The contractor, SOSi, LionBridge, or any other has a responsibility to their shareholders, and that is fine. The federal government has budgetary limitations, and that is fine. It is because of these undisputed facts that the independent immigration court interpreter needs to understand that to get the financial resources to cover his professional fee, the service will have to be more efficient. Less hours of work at the EOIR, but better pay.

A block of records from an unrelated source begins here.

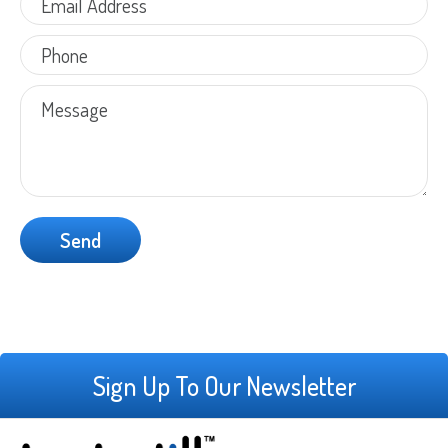
Sign Up To Our Newsletter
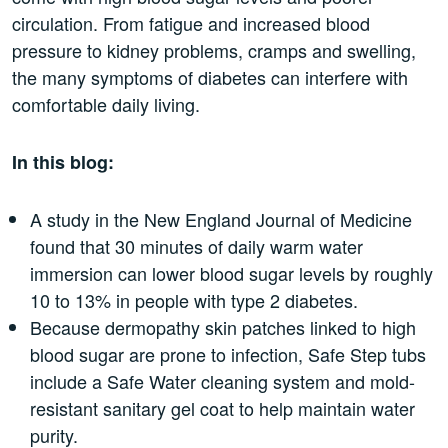
circulation. From fatigue and increased blood
pressure to kidney problems, cramps and swelling,
the many symptoms of diabetes can interfere with
comfortable daily living.
In this blog:
A study in the New England Journal of Medicine
found that 30 minutes of daily warm water
immersion can lower blood sugar levels by roughly
10 to 13% in people with type 2 diabetes.
Because dermopathy skin patches linked to high
blood sugar are prone to infection, Safe Step tubs
include a Safe Water cleaning system and mold-
resistant sanitary gel coat to help maintain water
purity.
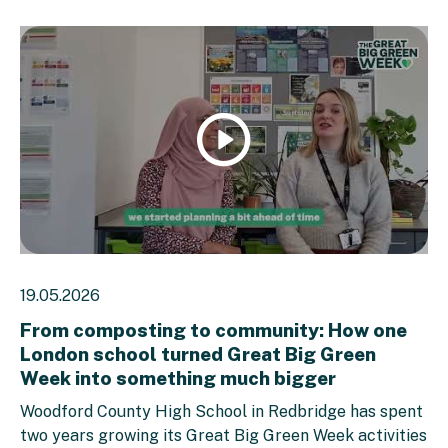
Watch
video
19.05.2026
From composting to community: How one
London school turned Great Big Green
Week into something much bigger
Woodford County High School in Redbridge has spent
two years growing its Great Big Green Week activities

That is how the freelancing world works, and all interpreters will need to understand it; otherwise, the lesson learned will not be the one this entry begins with, but instead, the lesson will be that once again, because of the interpreters’ lack of determination and unity, things will stay the same. I ask my dear friends and colleagues not to waste this unique opportunity in their careers.
Although these lines merely contain my personal opinion, and in no way this pretends to be any legal advice for anybody, if I were facing the situation these immigration court interpreters in the United States have in front of them, I would hold on to signing anything until it is clear who stays and who does not. If SOSi stays, to become attractive to the interpreter community, they will probably make some changes to their contractual policy towards the interpreters. If there is a new different language services agency, I would wait to see what they have to say first. Also, for my peace of mind and for the safety of my professional future, I would never sign a contract after talking to the HR people. I would ask for the legal department because I would need to understand, and know, the contractual terms, and the likelihood that they will be honored by the language service provider. I now invite you to share your opinion with the rest of us, and for the benefit of as many interpreters as possible.